TASK DIRECTIONS: Every line of the records that holds the word "grandmother" should be copied out.

PROVIDED ENTRIES:
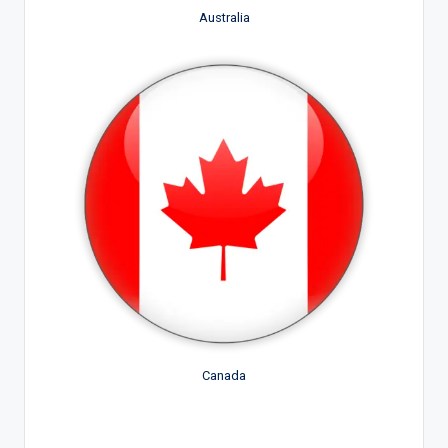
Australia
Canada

==

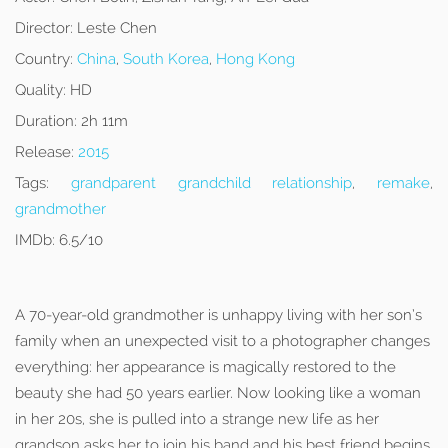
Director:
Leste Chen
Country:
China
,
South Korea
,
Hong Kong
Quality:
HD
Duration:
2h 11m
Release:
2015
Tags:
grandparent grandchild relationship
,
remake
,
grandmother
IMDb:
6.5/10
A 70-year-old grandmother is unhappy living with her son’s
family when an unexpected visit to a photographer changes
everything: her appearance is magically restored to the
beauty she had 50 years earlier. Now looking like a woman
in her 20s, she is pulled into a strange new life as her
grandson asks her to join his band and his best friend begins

YOUR SOLUTION:
grandmother
A 70-year-old grandmother is unhappy living with her son’s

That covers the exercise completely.